Now we know Taylor Swift as a multi-grammy winner, four-time billboard artist of the year and stadium touring artist. The artist’s humble first album is often forgotten, consigned to the depths of the back catalogue of her career. But her debut album, self-titled Taylor Swift (released in 2006) explains how the country-star turned pop-icon came to dominate the music industry for over 10 years.
Critics tend to see Swift’s career through the lens of change. The debut album features country fiddles, banjos, twangy guitars and a litany of references to pick up trucks and blue jeans. By the time we got her latest and sixth album, Reputation, late last year, she had been transformed into an urban performer using layered synthy choruses and vo-coded reverbs. At some point in her career Swift swapped literal bright-eyed innocence – “He said the way my blue eyes shined put those Georgia stars to shame that night” with something altogether more adult – “I just wanna be, drinkin’ on a beach, with you all over me.”
The debut album is the work of a younger artist, obviously. But there’s a subtle continuity that holds her work together, whether the backdrop is country banjos or synth keyboards. Swift’s debut gives us our first and best insight into the pervasive themes of her songwriting, and explains the otherwise hard to grasp authenticity that solidifies her appeal.
The standout track from the debut is Our Song, a meta-exploration of how we preserve relationships through music. The lyrics explain, through the medium of a conversation between a couple, the course of their relationship – “our song is a slamming screen door, sneaking out late tapping on your window” – preserving their interactions as lovers. The last line “I grabbed a pen and an old napkin and I wrote down our song” then introduces the self-reflexive act of writing a song about a relationship. It typifies Taylor Swift’s greatest strength – her constant awareness of her role as the songwriter.
Swift’s biggest critics rely on the trope of her supposed lack of self-awareness as a pop star – all she does is sing about boys, play the victim and refuse to acknowledge her context as a pop superstar. But this fails to understand the nuance she introduced in her debut, and carried throughout her career.
In Should’ve Said No, Swift opens with this familiar motif: “It’s strange to think the songs we used to sing, the smiles, the flowers, everything: is gone.” And even more on the nose – the track Tear Drops on My Guitar, released as the second single from the debut, is about Swift’s heartbreak over unrequited love, understood through songwriting – “He’s the reason for the teardrops on my guitar.”
The debut foreshadows her writing style as it develops over the course of six albums. In one of her most praised heartbreak anthems (from her 2010 album) – Dear John – Swift sings bitterly about a former boyfriend, cataloguing his various flaws (Swift is also a master of the resentful take-down). As she used to sit wondering “which version of you I might get on the phone” Swift fast forwards to the present: “Well I stopped picking up, and this song is to let you know why.”

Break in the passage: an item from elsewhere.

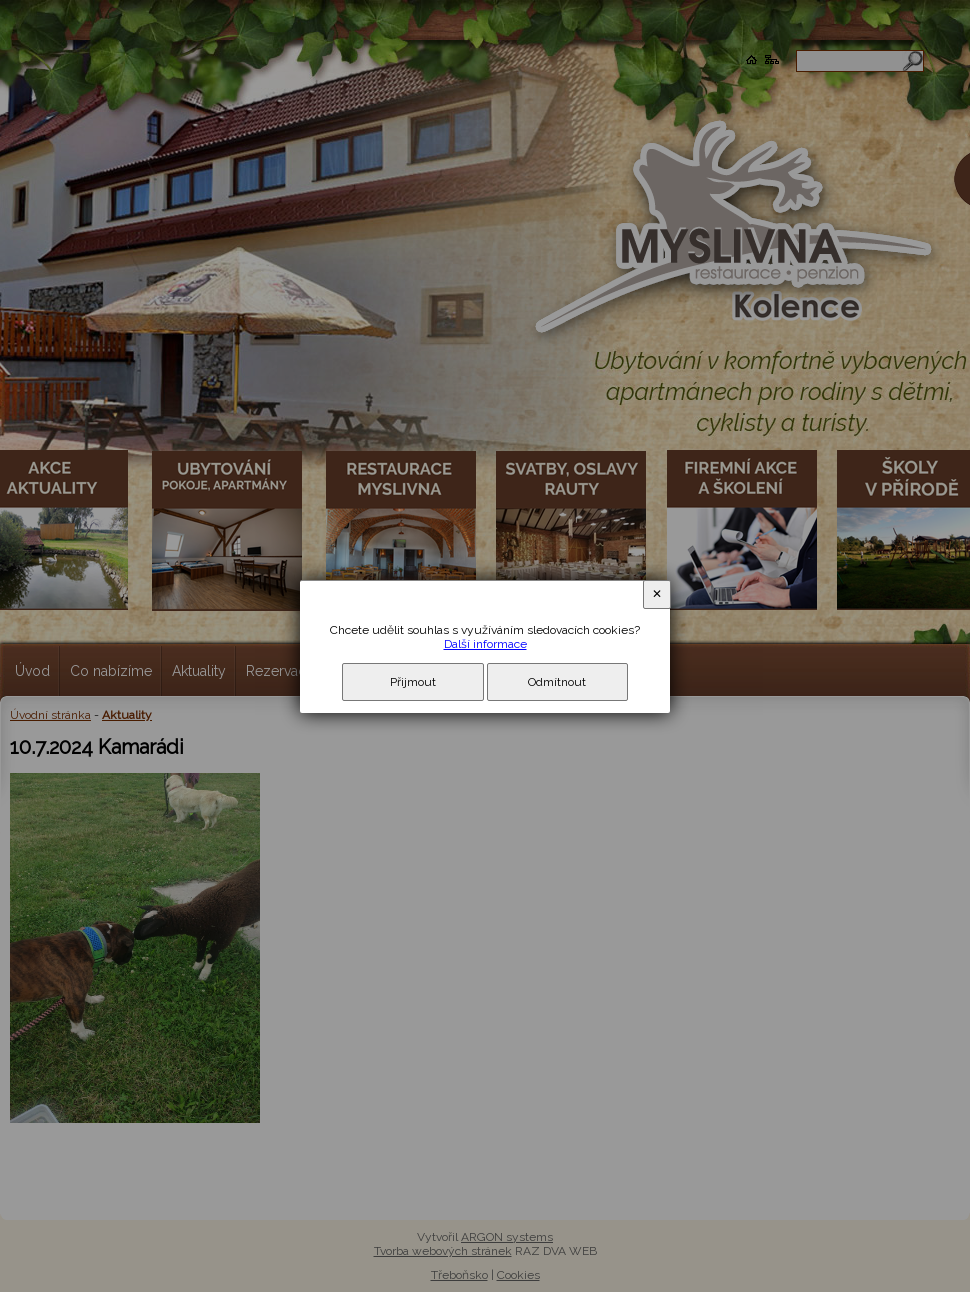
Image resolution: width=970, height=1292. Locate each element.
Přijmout (413, 682)
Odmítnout (557, 682)
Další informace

Again, Swift is using the process of songwriting to explain and preserve a relationship. In Begin Again she sings about a new romance, and tells a boy that she bets he’d never meet someone “with as many James Taylor records as you.” In We Are Never Ever Getting Back Together, from the album Red (2012), the music halts and in a mocking tone she talks about her ex who should just go and listen to “some indie record that’s much cooler than mine.” She acknowledges her position as a songwriter, and comments on her public perception – that she is basically not very cool, although she is.
Her authenticity and appeal rest on her being consciously un-zeitgeisty. Swift’s music is never a reflection of fashion or trends. It is rooted in the process of understanding her craft and contextualising her music via her position as its creator.
The greatest feat of her songwriting is exactly what critics say she is lacking in her music – intelligence. That she refuses to be on trend, marks her out as something completely different from the rest of the current megastars. Ariana Grande was perhaps the biggest pop culture figure of this year, but her self conception is one that reflects exactly the mood music of 2018. Hyper commercial, social media obsessed and always ready for political intervention, Grande typifies the pop stars of late.
Swift has never done that – and on her debut album, Taylor Swift, sows the seeds. It points the way and establishes her as a star with timeless appeal.